Climate change does not cause extreme winters

Global warming doesn't cause extreme winters, a study has found-instead it tends to reduce temperature variability.

That a warming trend doesn't cause cold snaps might seem obvious, but it had been a question. Temperatures plunged far below freezing across the eastern United States in the past two winters. Parts of the Niagara Falls froze, and ice floes formed on Lake Michigan. Some theories pointed to global warming as a culprit.

In one hypothesis, stronger warming of the polar areas of the globe relative to the rest has weakened the “polar jet stream,” a wind current several miles or kilometers over the ground. This could cause the polar jet stream to become “wavy,” leading to more temperature fluctuations in mid-latitudes.

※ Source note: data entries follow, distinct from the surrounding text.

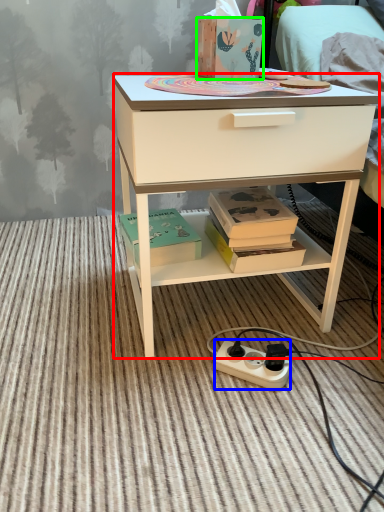 Question: Estimate the real-world distances between objects in this image. Which object is closer to desk (highlighted by a red box), power outlet (highlighted by a blue box) or box (highlighted by a green box)?

Choices:
 (A) power outlet
 (B) box

Answer: (B) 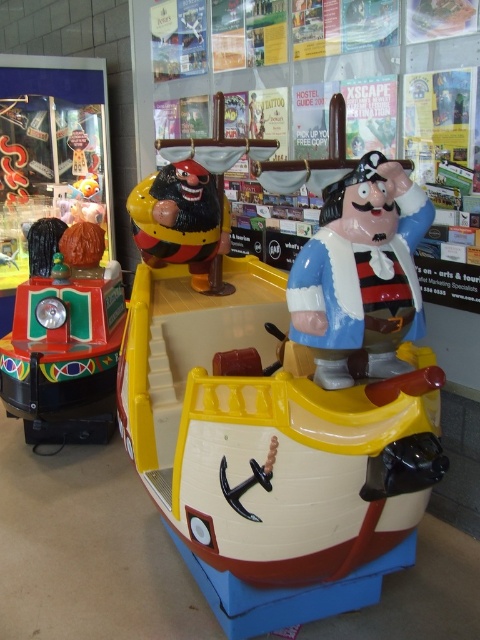 You are a child trying to see over the shiny plastic pirate ship at center to spot your friend who is standing behind it. Can you see your friend if you stand next to the shiny plastic pirate at center?

The shiny plastic pirate ship at center is taller than the shiny plastic pirate at center. Since the ship is taller, standing next to the pirate might block your view, making it difficult to see your friend behind the ship.

You are standing at the point marked as point (337, 340) in the image. There is a fairground ride boat in front of you. If you want to move 2 meters forward, will you be able to reach the boat?

The distance between point (337, 340) and the viewer is 1.81 meters. Moving 2 meters forward from this point would exceed the available distance, so you will not be able to reach the boat by moving forward 2 meters.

The researchers behind the new study used climate simulations and theoretical arguments to argue that the opposite will happen-not only will cold snaps become rarer simply because the world is warmer, but also because fluctuations are smaller. On the other hand heat waves may become more common, because of the first effect, said Tapio Schneider, professor of climate dynamics at ETH Zurich, a university in Zurich, Switzerland, who led the study. The findings appear in the latest issue of the Journal of Climate.

The study's point of departure was that the poles are indeed warming faster than the equator; this means the temperature difference between them is decreasing. Suppose they had perfectly equal temperatures: this would mean all air masses have the same temperature, regardless of their direction of flow, so there would be no temperature variability. This extreme case won't happen, the researchers said, but it illustrates the logic.

Using a highly simplified climate model, they said, they examined various climate scenarios to verify their theory. Climate model simulations by the Intergovernmental Panel on Climate Change showed similar results, they said: as the climate warms, temperature differences in mid-latitudes decrease. So does temperature variability, especially in winter.

“The waviness of the jet stream that makes our day-to-day weather does not change much,” Schneider said. He added the changes in the north-south difference in temperatures affect temperature variability more.